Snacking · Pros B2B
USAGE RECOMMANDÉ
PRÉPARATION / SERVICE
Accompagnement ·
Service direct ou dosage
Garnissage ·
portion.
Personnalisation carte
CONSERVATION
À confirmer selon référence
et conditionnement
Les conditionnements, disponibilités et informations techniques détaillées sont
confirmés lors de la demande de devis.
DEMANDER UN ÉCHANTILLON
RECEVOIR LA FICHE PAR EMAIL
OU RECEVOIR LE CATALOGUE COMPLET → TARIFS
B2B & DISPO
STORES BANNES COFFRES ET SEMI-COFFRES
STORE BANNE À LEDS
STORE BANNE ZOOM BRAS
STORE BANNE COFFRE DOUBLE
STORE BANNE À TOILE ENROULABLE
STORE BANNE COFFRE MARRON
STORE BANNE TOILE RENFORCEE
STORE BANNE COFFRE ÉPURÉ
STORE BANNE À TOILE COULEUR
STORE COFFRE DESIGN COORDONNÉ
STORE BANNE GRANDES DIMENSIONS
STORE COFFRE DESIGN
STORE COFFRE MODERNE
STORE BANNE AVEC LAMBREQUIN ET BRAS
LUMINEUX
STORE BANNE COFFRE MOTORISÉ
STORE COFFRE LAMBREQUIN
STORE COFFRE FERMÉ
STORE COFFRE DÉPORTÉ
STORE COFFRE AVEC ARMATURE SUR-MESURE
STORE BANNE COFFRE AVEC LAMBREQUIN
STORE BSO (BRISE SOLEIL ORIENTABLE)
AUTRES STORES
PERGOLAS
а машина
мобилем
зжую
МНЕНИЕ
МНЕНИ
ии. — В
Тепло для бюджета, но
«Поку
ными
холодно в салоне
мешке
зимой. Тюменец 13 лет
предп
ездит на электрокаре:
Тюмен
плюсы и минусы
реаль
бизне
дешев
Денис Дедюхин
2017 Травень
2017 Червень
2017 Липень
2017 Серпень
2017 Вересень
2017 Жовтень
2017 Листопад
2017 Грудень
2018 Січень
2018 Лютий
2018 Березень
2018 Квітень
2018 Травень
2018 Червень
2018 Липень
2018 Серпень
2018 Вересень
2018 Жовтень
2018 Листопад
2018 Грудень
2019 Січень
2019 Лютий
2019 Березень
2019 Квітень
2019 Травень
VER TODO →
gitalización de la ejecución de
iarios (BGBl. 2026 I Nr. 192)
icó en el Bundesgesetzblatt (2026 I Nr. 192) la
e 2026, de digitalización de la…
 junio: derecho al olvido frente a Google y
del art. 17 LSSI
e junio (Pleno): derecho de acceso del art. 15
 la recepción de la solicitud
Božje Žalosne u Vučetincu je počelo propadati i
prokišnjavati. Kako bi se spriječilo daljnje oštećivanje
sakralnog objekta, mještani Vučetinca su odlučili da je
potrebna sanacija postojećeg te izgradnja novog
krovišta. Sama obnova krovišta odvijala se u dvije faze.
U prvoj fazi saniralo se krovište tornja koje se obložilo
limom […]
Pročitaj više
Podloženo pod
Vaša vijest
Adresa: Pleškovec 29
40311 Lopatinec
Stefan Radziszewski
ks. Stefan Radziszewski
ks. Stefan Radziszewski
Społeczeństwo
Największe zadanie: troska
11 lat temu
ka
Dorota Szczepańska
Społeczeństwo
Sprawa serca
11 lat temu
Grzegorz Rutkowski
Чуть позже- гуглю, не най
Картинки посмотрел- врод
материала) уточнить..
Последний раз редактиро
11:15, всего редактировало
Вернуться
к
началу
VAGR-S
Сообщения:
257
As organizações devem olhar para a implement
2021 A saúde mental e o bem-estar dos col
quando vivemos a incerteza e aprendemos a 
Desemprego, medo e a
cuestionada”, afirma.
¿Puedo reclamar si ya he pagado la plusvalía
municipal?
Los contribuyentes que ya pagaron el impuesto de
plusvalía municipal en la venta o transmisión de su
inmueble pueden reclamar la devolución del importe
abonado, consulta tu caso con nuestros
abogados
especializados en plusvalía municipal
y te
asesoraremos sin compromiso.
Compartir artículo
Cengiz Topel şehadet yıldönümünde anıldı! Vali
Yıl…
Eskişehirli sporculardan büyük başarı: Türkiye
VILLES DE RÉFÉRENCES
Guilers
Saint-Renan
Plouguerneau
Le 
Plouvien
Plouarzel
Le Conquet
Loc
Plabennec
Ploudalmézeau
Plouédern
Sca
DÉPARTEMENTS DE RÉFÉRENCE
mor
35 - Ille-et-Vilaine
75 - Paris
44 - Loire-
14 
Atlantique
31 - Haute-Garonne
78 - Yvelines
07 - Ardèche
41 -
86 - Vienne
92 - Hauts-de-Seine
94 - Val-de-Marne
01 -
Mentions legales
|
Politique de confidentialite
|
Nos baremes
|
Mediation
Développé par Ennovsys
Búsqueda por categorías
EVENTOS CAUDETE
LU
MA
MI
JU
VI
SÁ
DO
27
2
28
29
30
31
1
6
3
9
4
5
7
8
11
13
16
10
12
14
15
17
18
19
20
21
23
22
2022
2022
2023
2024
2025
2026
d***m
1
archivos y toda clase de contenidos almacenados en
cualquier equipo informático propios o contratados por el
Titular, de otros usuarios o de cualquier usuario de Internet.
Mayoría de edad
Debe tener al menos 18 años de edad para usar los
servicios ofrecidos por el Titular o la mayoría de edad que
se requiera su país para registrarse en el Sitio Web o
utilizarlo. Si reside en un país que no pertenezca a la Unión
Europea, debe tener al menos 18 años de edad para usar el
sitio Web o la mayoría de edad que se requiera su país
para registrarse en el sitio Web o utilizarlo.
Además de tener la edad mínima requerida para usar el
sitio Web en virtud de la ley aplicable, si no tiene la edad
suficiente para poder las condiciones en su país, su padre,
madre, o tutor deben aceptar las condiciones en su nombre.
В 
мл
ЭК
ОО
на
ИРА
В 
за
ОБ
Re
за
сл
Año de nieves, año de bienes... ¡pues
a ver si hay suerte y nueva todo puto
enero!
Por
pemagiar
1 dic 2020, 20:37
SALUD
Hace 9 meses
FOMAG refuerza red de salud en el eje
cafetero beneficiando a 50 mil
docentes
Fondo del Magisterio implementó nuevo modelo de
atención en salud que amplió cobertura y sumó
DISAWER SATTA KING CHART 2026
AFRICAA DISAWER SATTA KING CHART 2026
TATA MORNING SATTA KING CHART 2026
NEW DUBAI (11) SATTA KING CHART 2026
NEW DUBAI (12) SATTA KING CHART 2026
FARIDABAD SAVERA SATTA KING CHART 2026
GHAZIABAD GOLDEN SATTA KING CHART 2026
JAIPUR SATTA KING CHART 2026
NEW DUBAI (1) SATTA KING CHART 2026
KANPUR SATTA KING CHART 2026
-*-
Task brief:
An accurate, complete transcription of the records above is needed.

Task solution:
Snacking · Pros B2B
USAGE RECOMMANDÉ
PRÉPARATION / SERVICE
Accompagnement ·
Service direct ou dosage
Garnissage ·
portion.
Personnalisation carte
CONSERVATION
À confirmer selon référence
et conditionnement
Les conditionnements, disponibilités et informations techniques détaillées sont
confirmés lors de la demande de devis.
DEMANDER UN ÉCHANTILLON
RECEVOIR LA FICHE PAR EMAIL
OU RECEVOIR LE CATALOGUE COMPLET → TARIFS
B2B & DISPO
STORES BANNES COFFRES ET SEMI-COFFRES
STORE BANNE À LEDS
STORE BANNE ZOOM BRAS
STORE BANNE COFFRE DOUBLE
STORE BANNE À TOILE ENROULABLE
STORE BANNE COFFRE MARRON
STORE BANNE TOILE RENFORCEE
STORE BANNE COFFRE ÉPURÉ
STORE BANNE À TOILE COULEUR
STORE COFFRE DESIGN COORDONNÉ
STORE BANNE GRANDES DIMENSIONS
STORE COFFRE DESIGN
STORE COFFRE MODERNE
STORE BANNE AVEC LAMBREQUIN ET BRAS
LUMINEUX
STORE BANNE COFFRE MOTORISÉ
STORE COFFRE LAMBREQUIN
STORE COFFRE FERMÉ
STORE COFFRE DÉPORTÉ
STORE COFFRE AVEC ARMATURE SUR-MESURE
STORE BANNE COFFRE AVEC LAMBREQUIN
STORE BSO (BRISE SOLEIL ORIENTABLE)
AUTRES STORES
PERGOLAS
а машина
мобилем
зжую
МНЕНИЕ
МНЕНИ
ии. — В
Тепло для бюджета, но
«Поку
ными
холодно в салоне
мешке
зимой. Тюменец 13 лет
предп
ездит на электрокаре:
Тюмен
плюсы и минусы
реаль
бизне
дешев
Денис Дедюхин
2017 Травень
2017 Червень
2017 Липень
2017 Серпень
2017 Вересень
2017 Жовтень
2017 Листопад
2017 Грудень
2018 Січень
2018 Лютий
2018 Березень
2018 Квітень
2018 Травень
2018 Червень
2018 Липень
2018 Серпень
2018 Вересень
2018 Жовтень
2018 Листопад
2018 Грудень
2019 Січень
2019 Лютий
2019 Березень
2019 Квітень
2019 Травень
VER TODO →
gitalización de la ejecución de
iarios (BGBl. 2026 I Nr. 192)
icó en el Bundesgesetzblatt (2026 I Nr. 192) la
e 2026, de digitalización de la…
 junio: derecho al olvido frente a Google y
del art. 17 LSSI
e junio (Pleno): derecho de acceso del art. 15
 la recepción de la solicitud
Božje Žalosne u Vučetincu je počelo propadati i
prokišnjavati. Kako bi se spriječilo daljnje oštećivanje
sakralnog objekta, mještani Vučetinca su odlučili da je
potrebna sanacija postojećeg te izgradnja novog
krovišta. Sama obnova krovišta odvijala se u dvije faze.
U prvoj fazi saniralo se krovište tornja koje se obložilo
limom […]
Pročitaj više
Podloženo pod
Vaša vijest
Adresa: Pleškovec 29
40311 Lopatinec
Stefan Radziszewski
ks. Stefan Radziszewski
ks. Stefan Radziszewski
Społeczeństwo
Największe zadanie: troska
11 lat temu
ka
Dorota Szczepańska
Społeczeństwo
Sprawa serca
11 lat temu
Grzegorz Rutkowski
Чуть позже- гуглю, не най
Картинки посмотрел- врод
материала) уточнить..
Последний раз редактиро
11:15, всего редактировало
Вернуться
к
началу
VAGR-S
Сообщения:
257
As organizações devem olhar para a implement
2021 A saúde mental e o bem-estar dos col
quando vivemos a incerteza e aprendemos a 
Desemprego, medo e a
cuestionada”, afirma.
¿Puedo reclamar si ya he pagado la plusvalía
municipal?
Los contribuyentes que ya pagaron el impuesto de
plusvalía municipal en la venta o transmisión de su
inmueble pueden reclamar la devolución del importe
abonado, consulta tu caso con nuestros
abogados
especializados en plusvalía municipal
y te
asesoraremos sin compromiso.
Compartir artículo
Cengiz Topel şehadet yıldönümünde anıldı! Vali
Yıl…
Eskişehirli sporculardan büyük başarı: Türkiye
VILLES DE RÉFÉRENCES
Guilers
Saint-Renan
Plouguerneau
Le 
Plouvien
Plouarzel
Le Conquet
Loc
Plabennec
Ploudalmézeau
Plouédern
Sca
DÉPARTEMENTS DE RÉFÉRENCE
mor
35 - Ille-et-Vilaine
75 - Paris
44 - Loire-
14 
Atlantique
31 - Haute-Garonne
78 - Yvelines
07 - Ardèche
41 -
86 - Vienne
92 - Hauts-de-Seine
94 - Val-de-Marne
01 -
Mentions legales
|
Politique de confidentialite
|
Nos baremes
|
Mediation
Développé par Ennovsys
Búsqueda por categorías
EVENTOS CAUDETE
LU
MA
MI
JU
VI
SÁ
DO
27
2
28
29
30
31
1
6
3
9
4
5
7
8
11
13
16
10
12
14
15
17
18
19
20
21
23
22
2022
2022
2023
2024
2025
2026
d***m
1
archivos y toda clase de contenidos almacenados en
cualquier equipo informático propios o contratados por el
Titular, de otros usuarios o de cualquier usuario de Internet.
Mayoría de edad
Debe tener al menos 18 años de edad para usar los
servicios ofrecidos por el Titular o la mayoría de edad que
se requiera su país para registrarse en el Sitio Web o
utilizarlo. Si reside en un país que no pertenezca a la Unión
Europea, debe tener al menos 18 años de edad para usar el
sitio Web o la mayoría de edad que se requiera su país
para registrarse en el sitio Web o utilizarlo.
Además de tener la edad mínima requerida para usar el
sitio Web en virtud de la ley aplicable, si no tiene la edad
suficiente para poder las condiciones en su país, su padre,
madre, o tutor deben aceptar las condiciones en su nombre.
В 
мл
ЭК
ОО
на
ИРА
В 
за
ОБ
Re
за
сл
Año de nieves, año de bienes... ¡pues
a ver si hay suerte y nueva todo puto
enero!
Por
pemagiar
1 dic 2020, 20:37
SALUD
Hace 9 meses
FOMAG refuerza red de salud en el eje
cafetero beneficiando a 50 mil
docentes
Fondo del Magisterio implementó nuevo modelo de
atención en salud que amplió cobertura y sumó
DISAWER SATTA KING CHART 2026
AFRICAA DISAWER SATTA KING CHART 2026
TATA MORNING SATTA KING CHART 2026
NEW DUBAI (11) SATTA KING CHART 2026
NEW DUBAI (12) SATTA KING CHART 2026
FARIDABAD SAVERA SATTA KING CHART 2026
GHAZIABAD GOLDEN SATTA KING CHART 2026
JAIPUR SATTA KING CHART 2026
NEW DUBAI (1) SATTA KING CHART 2026
KANPUR SATTA KING CHART 2026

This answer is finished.